Nowadays, 5th November is about eating marshmallows and hot chestnuts. And yet a certain anti-Catholic prejudice lingers in Britainby Catherine Pepinster / October 18, 2018 / Leave a comment
This 5th November, as always, the streets of Lewes, East Sussex, will be filled with thousands of people watching the town’s bonfire societies burn effigies of the Pope and march with burning crosses. It’s the largest bonfire event in Britain’s commemoration of the Gunpowder Plot, when Guy Fawkes and his Catholic co-conspirators were foiled in their attempt to blow James I and parliament to smithereens. In other towns, those attending Guy Fawkes Night may not know why the candles are Roman and the wheels are called Catherine, mocking the Catholic saint martyred by being strapped on such a device. Nowadays municipal displays are about eating marshmallows and hot chestnuts, or banishing the darkness of the imminent winter with light and colour.

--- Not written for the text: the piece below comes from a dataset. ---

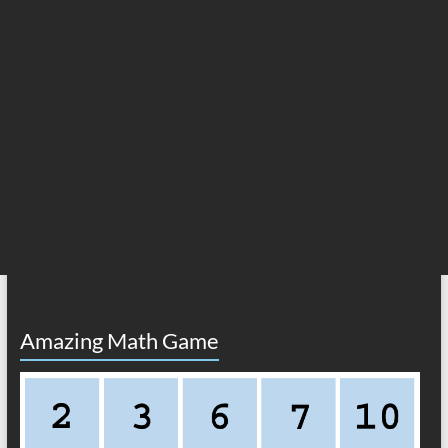
Amazing Math Game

And yet a certain anti-Catholic prejudice lingers. Take a recent example from this year’s Labour Party conference in Liverpool. Andy Kerr, a Scottish party official who sits on the national executive committee, was chairing a session when he joked that he might not call a delegate to ask a question after spotting her making the sign of the cross. The incident was quickly noticed by British Catholics, and Kerr had to apologise. The location was pertinent given Liverpool’s past: Catholic children in the city used to be stoned on their way to school. And in Scotland, Kerr’s home nation, similar sectarianism has poisoned matches between Glasgow Rangers, the Protestant, unionist football club, and Celtic, founded by a priest in an effort to help Irish Catholics battle bigotry.
That anti-Catholic prejudice may be low-profile in Britain compared to, say, the inflammatory question of anti-Semitism in Jeremy Corbyn’s Labour, or the abuse many Muslim women suffer for wearing the hijab. But it is there nevertheless, in the times people are told not to wear a cross at work, and in liberal hostility to the Catholic belief that abortion is immoral.
This prejudice can be traced to Henry VIII’s break with Rome over its opposition to his divorce from Catherine of Aragon. It continued throughout the Tudor era, bar the brief interlude of Mary I, who sought to restore the old religion. Executing people for their faith was popular with all Tudor monarchs but Protestant propagandists ensured it was the Catholic queen who was forever known as Bloody Mary. The persecution of Catholics continued under the first Stuart king, James VI of Scotland and I of England. Given the Guy Fawkes plot, some say his neurosis was justified. Others argue that it was anti-Catholic persecution that led desperate men to desperate measures. Right through the 18th century and well into the 19th, Catholics were banned from all sorts of public offices and university places.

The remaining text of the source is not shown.